For all the turmoil we have been facing, nobody wants to see the ultimate clash between the justice system and Parliament. Such a war would doom both sides, and eventually our democracy. With the executive branch already in limbo, an internecine battle between judges and MPs would simply fulfil the pessimistic prediction that a democracy based on checks and balances has no place in our nation.
On Thursday night, Samak reportedly described himself as a victim of dark influences. Whereas we can sympathise with him for the "honest mistake" that led him to host the TV cooking shows, we cannot accept the typical "It's-a-conspiracy-against-me" attitude that Thai politicians affect every time they are caught doing something they shouldn't be doing. Samak slipped up and he should have simply admitted it to allow Thai democracy to go on.
Thailand's judiciary has been given the uphill task of restoring the rule of law and in the process it has been facing an avalanche of international scorn and contempt. The cases against Thaksin Shinawatra, his alleged accomplices in corruption, and Samak have not been scrutinised according to their legal merit, but rather Western critics have equated them to political persecution. The weakened credibility of the Thai courts will only benefit the man seeking exile in England, who has been telling the world that he is an innocent politician hounded out of the country simply because he was too popular.
The truth is Thaksin has been hiding behind the "election side" of democracy. His popularity with the poor, his two election victories and his argument that his party would "definitely win again" have been propagated to great effect to blur the facts that his wife definitely broke the tax law, that nominees were used in many unscrupulous deals by his family, and that he and his wife may have violated many laws in their purchase of state-auctioned land. There are other cases, like the scandalous decision to grant government loans from Thailand to the Burmese junta, which would in turn buy equipment from Thaksin's telecom empire, that should have made their way to the courts or impeachment committees while he was in power.

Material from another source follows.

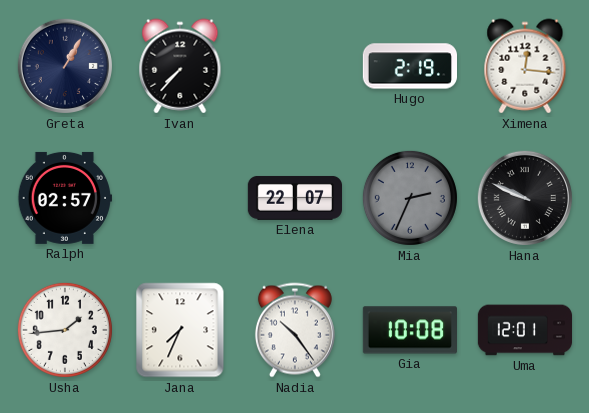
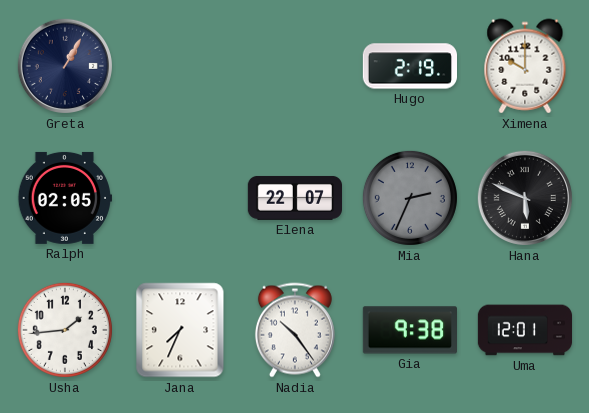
Ivan: 7:37 -> none
Ximena: 12:16 -> 10:00
Ralph: 02:57 -> 02:05
Hana: 9:49 -> 5:49
Gia: 10:08 -> 9:38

Thaksin spurned and even interfered with the justice system when he was prime minister. Samak, his self-confessed "nominee" when the coup-makers allowed a return to democracy, wanted to endorse Thaksin's "conspiracy" claims and tried to obstruct the coup-initiated justice process through constitutional amendments. The nominee himself then became a target and it was hardly a surprise when he was caught having a minor conflict of interest due to the TV deals.

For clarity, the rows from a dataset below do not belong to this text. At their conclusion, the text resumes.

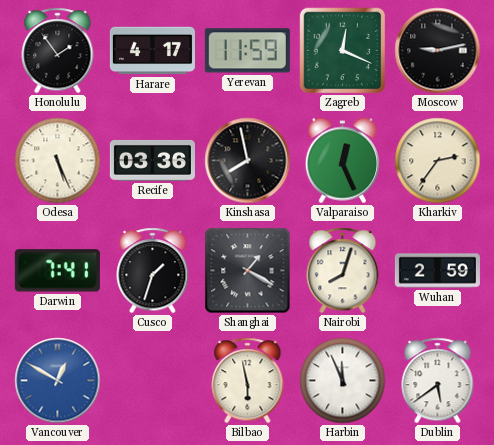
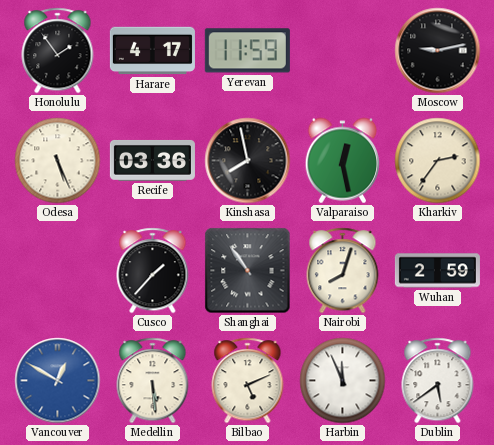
Zagreb: 12:19 -> none
Valparaiso: 12:26 -> 12:28
Darwin: 7:41 -> none
Cusco: 1:33 -> 1:37
Shanghai: 1:20 -> 10:54
Medellin: none -> 5:29
Bilbao: 5:58 -> 5:11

The truth is that Thaksin, Samak and their publicists accuse the other side of being undemocratic while they themselves refuse to embrace democracy in its full package. And by trying to undermine the only pillar that could counterbalance the power of the ballot box, they could be seen as advocating a weird kind of democracy, one in which the judiciary plays no role and the chance of getting away with political crimes relies on how many hands you have in Parliament.

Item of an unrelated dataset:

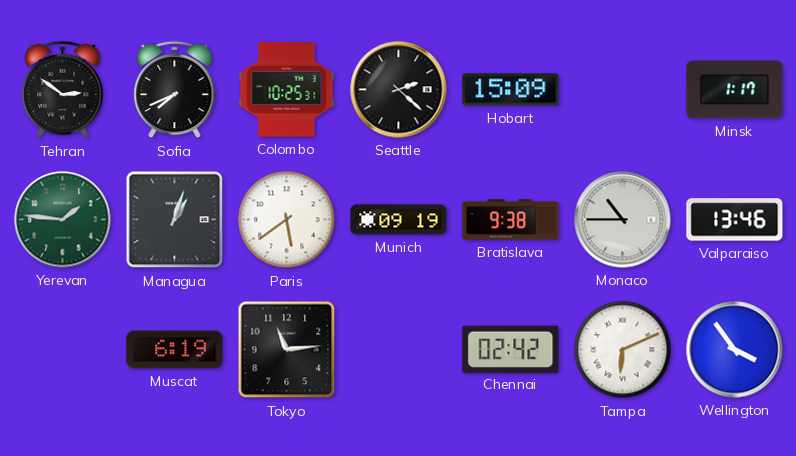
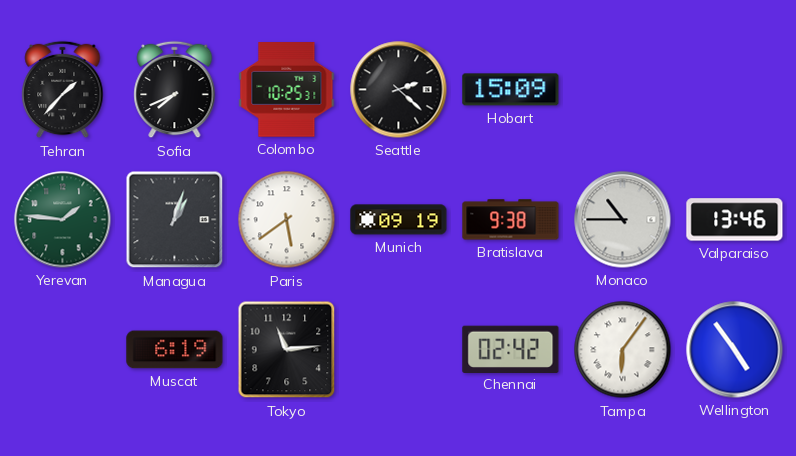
Tehran: 2:51 -> 1:37
Minsk: 1:17 -> none
Tampa: 6:11 -> 6:06
Wellington: 3:54 -> 4:54
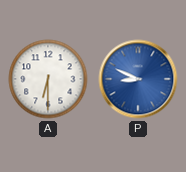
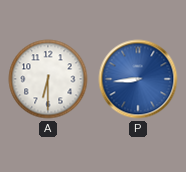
P: 8:49 -> 8:44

It's too early to tell if certain coalition allies and factions in the ruling People Power Party have come to their senses. There are several other possible reasons why they shied away from the urgent House session yesterday. They could have feared turmoil. They could have been afraid that a new Samak government would be short-lived. Or there could have been some blackmailing or horse-trading going on. We still don't know how many of those who boycotted yesterday's session did it out of the ultimate rationale that without a reliable and respectable judiciary, Thailand's democracy is nothing.
The matter will be clearer on Wednesday, when MPs are scheduled to meet again to decide the contentious questions surrounding Samak Sundaravej, the election mandate and the role of the judiciary. It will not be just about electing a new prime minister; the MPs will be voting to determine if our nation will ever be able to get out of phoney democracy and start dreaming for a more solid one.